C’était juste avant le grand éclatement, cette séparation de trafic à Madère dont on est bien incapable de prédire le résultat Avantage nord pour l’instant, à l’instar de l’apparition dans le trio de tête de Corentin Douguet et Thierry Chabagny (E.Leclerc-Bouygues Telecom), à la lutte serrée pour la deuxième place avec le Cercle Vert de Gildas Morvan et Erwan Tabarly, respectivement 5 et 3,5 milles derrière le tandem de tête… mais sans plus de certitudes qu’au sud. Corentin Douguet s’amuse de la situation : « Au sud, on a tous les météorologues reconnus de la course, les Mino Vittet, Jérémie Beyou, Jean-Luc Nélias, Roland Jourdain et j’en passe. Et nous ben… on est au nord ! D’abord parce qu’on craignait le dévent de Madère, ensuite parce qu’on ne trouvait pas pertinent de rallonger la route. On fait un choix conservateur. On verra bien. »

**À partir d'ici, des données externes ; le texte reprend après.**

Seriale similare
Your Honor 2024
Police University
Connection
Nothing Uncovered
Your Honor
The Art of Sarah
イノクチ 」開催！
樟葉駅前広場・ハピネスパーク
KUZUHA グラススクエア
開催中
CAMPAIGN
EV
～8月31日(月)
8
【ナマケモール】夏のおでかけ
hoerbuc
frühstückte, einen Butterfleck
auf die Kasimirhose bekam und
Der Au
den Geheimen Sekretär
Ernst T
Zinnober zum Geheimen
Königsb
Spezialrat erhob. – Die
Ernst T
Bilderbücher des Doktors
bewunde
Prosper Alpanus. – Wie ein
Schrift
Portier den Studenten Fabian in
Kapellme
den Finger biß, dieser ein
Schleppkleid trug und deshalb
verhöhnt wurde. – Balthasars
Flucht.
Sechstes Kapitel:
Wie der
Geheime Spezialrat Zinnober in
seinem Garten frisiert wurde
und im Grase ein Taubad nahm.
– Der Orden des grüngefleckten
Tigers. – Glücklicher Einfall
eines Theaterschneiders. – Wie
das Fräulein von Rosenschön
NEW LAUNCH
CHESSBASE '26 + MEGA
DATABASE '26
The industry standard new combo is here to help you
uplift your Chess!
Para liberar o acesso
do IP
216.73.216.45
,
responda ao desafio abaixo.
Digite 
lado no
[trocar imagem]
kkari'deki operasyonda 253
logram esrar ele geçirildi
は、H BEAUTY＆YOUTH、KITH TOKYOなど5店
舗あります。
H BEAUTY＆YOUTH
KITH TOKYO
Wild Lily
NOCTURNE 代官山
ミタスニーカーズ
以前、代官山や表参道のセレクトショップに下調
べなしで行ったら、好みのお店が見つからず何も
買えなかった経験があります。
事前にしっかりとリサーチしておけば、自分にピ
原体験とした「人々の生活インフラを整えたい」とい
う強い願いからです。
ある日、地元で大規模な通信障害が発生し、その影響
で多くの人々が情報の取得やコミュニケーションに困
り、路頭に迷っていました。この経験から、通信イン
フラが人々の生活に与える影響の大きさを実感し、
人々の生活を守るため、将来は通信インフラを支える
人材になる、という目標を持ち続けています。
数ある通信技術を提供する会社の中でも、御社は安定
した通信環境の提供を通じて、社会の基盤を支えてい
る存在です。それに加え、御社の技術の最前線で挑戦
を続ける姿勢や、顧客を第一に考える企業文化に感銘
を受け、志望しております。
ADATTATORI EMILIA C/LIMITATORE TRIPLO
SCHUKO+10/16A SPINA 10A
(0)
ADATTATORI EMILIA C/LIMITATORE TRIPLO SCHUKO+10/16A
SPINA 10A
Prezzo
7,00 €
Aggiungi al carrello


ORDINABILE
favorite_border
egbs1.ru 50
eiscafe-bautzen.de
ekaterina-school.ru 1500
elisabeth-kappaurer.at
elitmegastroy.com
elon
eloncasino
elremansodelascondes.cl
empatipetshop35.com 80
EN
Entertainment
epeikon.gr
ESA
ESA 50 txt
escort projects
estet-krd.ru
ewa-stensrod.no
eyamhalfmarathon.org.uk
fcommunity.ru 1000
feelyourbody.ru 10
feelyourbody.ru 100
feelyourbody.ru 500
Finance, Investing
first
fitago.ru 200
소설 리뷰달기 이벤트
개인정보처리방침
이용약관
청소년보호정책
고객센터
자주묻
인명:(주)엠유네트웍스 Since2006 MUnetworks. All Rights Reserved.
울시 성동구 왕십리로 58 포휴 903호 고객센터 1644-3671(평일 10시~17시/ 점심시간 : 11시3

On verra bien, c’est ce que dit aussi Jérémie Beyou, de l’autre côté de la flotte. D’accord, mais quand ? « Pas avant deux ou trois jours » pour Dominic Vittet. «Il faudra attendre trois ou quatre jours » surenchérit Louis Bodin le météorologue de la course qui assure pour la suite : « l’anticyclone des Açores revient s’installer à sa place… sur les Açores et sous cet anticyclone l’alizé va progressivement s’établir au secteur Nord à Nord-est dans la journée pour 10 à 15 nœuds puis 15 à 20 nœuds . »

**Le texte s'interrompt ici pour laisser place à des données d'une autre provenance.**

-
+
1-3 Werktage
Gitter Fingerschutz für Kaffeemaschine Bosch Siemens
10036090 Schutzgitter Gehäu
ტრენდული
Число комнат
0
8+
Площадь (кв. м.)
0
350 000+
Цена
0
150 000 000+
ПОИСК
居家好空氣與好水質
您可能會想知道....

La route de l’Atlantique devrait s’ouvrir, donc. Mais quand ? Aux dernières nouvelles, c’était toujours un faible flux de nord-ouest qui déhalait les bateaux à des vitesses de l’ordre de 5 nœuds.

Le classement de 16h aujourd’hui donne toujours avantage au nord, avec des Bateaux comme Gedimat (Tripon-Drouglazet, 16e hier et 4e à 13,6 milles aujourd’hui), Roxy (Davies-Barrier, 6e à 16 milles) ou encore Brossard (Duthil-Manuard), tous revenus dans les dix premiers. Le premier « sudiste » est le Veolia de Roland Jourdain et Jean Luc Nélias (8e à 17,4 milles) alors qu’ATAO Audio System plonge sans trembler en 20e position à 48 milles.

L’aile sud « recule » pour mieux prendre son élan avant le grand saut, cet Atlantique qui ouvre son immensité à toutes les hypothèses. L’aile nord engrange en attendant l’éventuel retour de flamme. Les jeux sont faits rien ne va plus ? « Absolument pas !», s’inscrit en faux Jean Maurel « ils ont juste pris une première décision stratégique d’importance. On a deux options marquées avec des cadors de chaque côté… mais la course ne se jouera pas uniquement là-dessus. Il reste 2600 milles à couvrir !» Roland Jourdain (Veolia) abonde en ce sens : « c’est l’inconnu devant, il y a du suspense… pour 15 jours !» Du suspense. Quelque chose nous dit qu’on n’a pas fini d’utiliser le mot.